Marcus wrote and published throughout his entire adult life. His first published book, the novel Das Frühlingsglück (Spring Happiness), was completed in 1900, when he was 20 years old. The book follows the young boy, Guido, who forms a romantic relationship with a girl, Adeline, however he actually loves a boy, Ernst, despite the fact that the two have not meaningfully interacted. Guido's relationship with Adeline breaks down due to his love for Ernst, but rather than pursuing the other boy, Guido gives up romance altogether and lives the rest of his days alongside his mother, never seeking another woman to court.

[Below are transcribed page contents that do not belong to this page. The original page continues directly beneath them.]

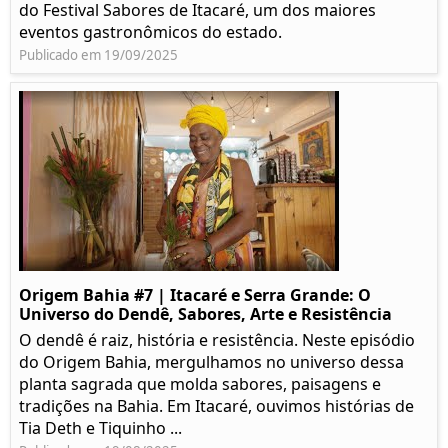
do Festival Sabores de Itacaré, um dos maiores
eventos gastronômicos do estado.
Publicado em 19/09/2025
Origem Bahia #7 | Itacaré e Serra Grande: O
Universo do Dendê, Sabores, Arte e Resistência
O dendê é raiz, história e resistência. Neste episódio
do Origem Bahia, mergulhamos no universo dessa
planta sagrada que molda sabores, paisagens e
tradições na Bahia. Em Itacaré, ouvimos histórias de
Tia Deth e Tiquinho ...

During a time period spanning from his teens to late middle age, Marcus wrote between 700 and 800 short texts similar in essence to Das Frühlingsglück, following two boys: the extroverted Guido and shy Heinrich. The boys' names are not always consistent, and notably sometimes "Heinrich" is replaced with "I" in these texts, but they all explore like themes of homosexual desire, despair, and repression. The texts were likely written to help Marcus cope with his inability to find love and connection due to societal restraints. In 1915, Marcus compiled a large collection of his Guido and Henrich stories into the privately published and anonymous book Das Tor dröhntzu (The Gate Slams Shut). This book was not received well by Marcus' family.

Marcus' last published work, a booklet of aphorisms called Einer sucht den Freund (Looking for a Friend) was released when he was 81.